A Federal High Court sitting in Lagos has ordered the final forfeiture of N1.29 billion to the federal government, ruling in favour of Sterling Bank Plc.
The Economic and Financial Crimes Commission (EFCC) revealed the decision in a statement released on Saturday. Justice Deinde Dipeolu granted the order after reviewing a motion filed on January 8 by EFCC counsel Hannatu KofarNaisa.
EFCC Traces Funds After System Glitch at Sterling Bank
The case originated from a system glitch at Sterling Bank, which enabled certain individuals to unlawfully withdraw N2.5 billion. Following a petition from the bank, the EFCC launched a thorough investigation. As a result, the Commission traced N1.29 billion to various accounts connected to the illicit withdrawals.
According to the EFCC, the funds were located in six different accounts:
N900 million in M Sharif Inter-Trading and Marketing Company Ltd’s UBA account
N255.8 million in Mustapha Abubakar’s UBA account
N12.1 million in Mustapha Sharif Abubakar’s UBA account
N41.1 million in Mustapha Sharif Abubakar’s Jaiz Bank account
N19 million in Abubakar Mustapha Sharif’s First Bank account
N30.8 million in Mustapha Sharif Abubakar’s Sterling Imal account
Subsequently, on March 12, the court issued an interim forfeiture order and directed the EFCC to publish it in a national daily. The notice appeared in Punch newspaper on March 24, giving the public an opportunity to contest the forfeiture.
Court Delivers Final Judgment
During the final hearing, EFCC counsel Hannatu KofarNaisa argued that the funds represented proceeds of unlawful activity. She pointed out that no individual or group came forward to dispute the forfeiture within the required timeframe. Moreover, she confirmed that all legal procedures had been followed.
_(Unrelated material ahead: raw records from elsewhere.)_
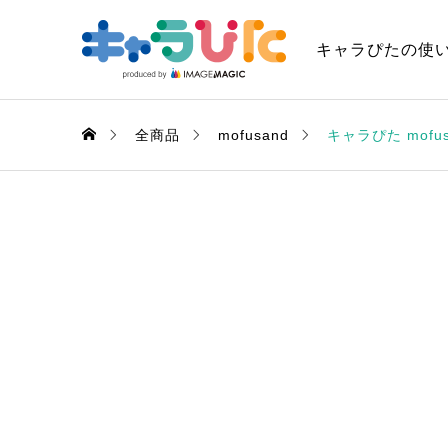
キャラぴたの使
全商品
mofusand
キャラぴた mof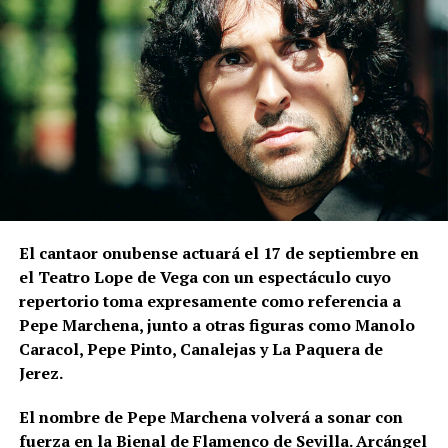
de San Juan, mientras que la Alcazaba ocupaba la
zona elevada de La Mota.
Las excavaciones realizadas en el sector nororiental
de la Alcazaba son especialmente relevantes para
comprender la relación entre muralla y topografía.
Bellido señala que los constructores aprovecharon
expresamente el desnivel del cerro de La Mota.
En la
parte superior levantaron la muralla y, en una
posición inferior, una
estructura ataludada que
El cantaor onubense actuará el 17 de septiembre en
inicialmente servía como refuerzo o contrafuerte y
el Teatro Lope de Vega con un espectáculo cuyo
que posteriormente adquirió función de antemuro o
repertorio toma expresamente como referencia a
barbacana.
Entre ambas estructuras se fueron
Pepe Marchena, junto a otras figuras como Manolo
colocando rellenos de tierra separados por
Caracol, Pepe Pinto, Canalejas y La Paquera de
tongadas de cal hasta conformar la liza,
Jerez.
documentada a una cota de 133,48 metros sobre el
nivel del mar.
El nombre de Pepe Marchena volverá a sonar con
fuerza en la Bienal de Flamenco de Sevilla. Arcángel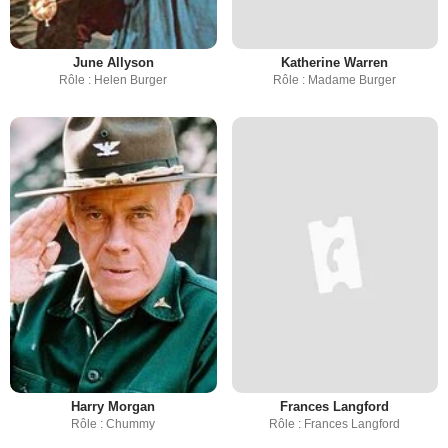
June Allyson
Katherine Warren
Rôle : Helen Burger
Rôle : Madame Burger
Harry Morgan
Frances Langford
Rôle : Chummy
Rôle : Frances Langford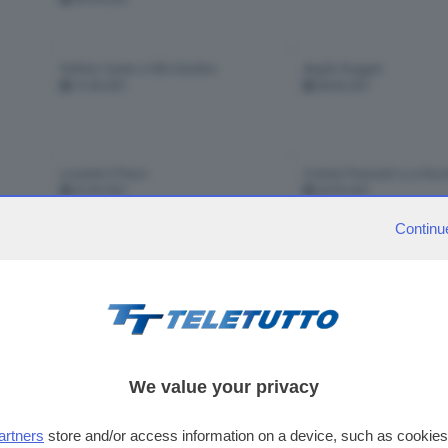
Stefano Cipani a Villa Giardino
Angelo Ruggeri
15-06-2021
08-06-2021
Locanda il Pesco
Cristian Presciutti a La Ruco
25-05-2021
04-05-2021
Continu
visibili 15 punt
pagina
1
di
1
We value your privacy
2
>
artners
store and/or access information on a device, such as cookie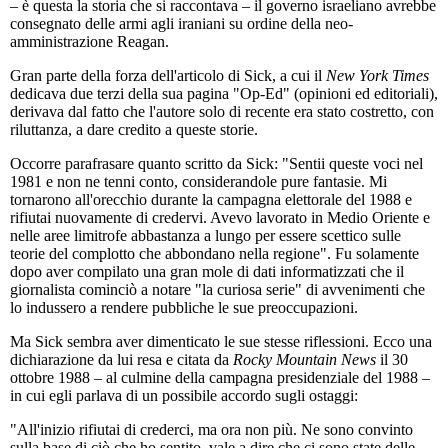
– è questa la storia che si raccontava – il governo israeliano avrebbe
consegnato delle armi agli iraniani su ordine della neo-
amministrazione Reagan.
Gran parte della forza dell'articolo di Sick, a cui il
New York Times
dedicava due terzi della sua pagina "Op-Ed" (opinioni ed editoriali),
derivava dal fatto che l'autore solo di recente era stato costretto, con
riluttanza, a dare credito a queste storie.
Occorre parafrasare quanto scritto da Sick: "Sentii queste voci nel
1981 e non ne tenni conto, considerandole pure fantasie. Mi
tornarono all'orecchio durante la campagna elettorale del 1988 e
rifiutai nuovamente di credervi. Avevo lavorato in Medio Oriente e
nelle aree limitrofe abbastanza a lungo per essere scettico sulle
teorie del complotto che abbondano nella regione". Fu solamente
dopo aver compilato una gran mole di dati informatizzati che il
giornalista cominciò a notare "la curiosa serie" di avvenimenti che
lo indussero a rendere pubbliche le sue preoccupazioni.
Ma Sick sembra aver dimenticato le sue stesse riflessioni. Ecco una
dichiarazione da lui resa e citata da
Rocky Mountain News
il 30
ottobre 1988 – al culmine della campagna presidenziale del 1988 –
in cui egli parlava di un possibile accordo sugli ostaggi:
"All'inizio rifiutai di crederci, ma ora non più. Ne sono convinto
sulla base di ciò che ho sentito, vale a dire che ci sono state delle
Justice Dipeolu evaluated the motion and supporting documents before making his decision. He stated, “Having gone through the motion and attachments, I find the application meritorious and same is accordingly granted.”
With that ruling, the court officially transferred the funds to the federal government for the benefit of Sterling Bank. The EFCC described the judgment as a major step in its ongoing mission to combat financial crimes and recover stolen assets.
In conclusion, this case highlights the vulnerabilities in digital banking systems and reinforces the need for stronger cyber-security frameworks. It also reflects the EFCC’s commitment to enforcing financial accountability across Nigeria’s banking sector.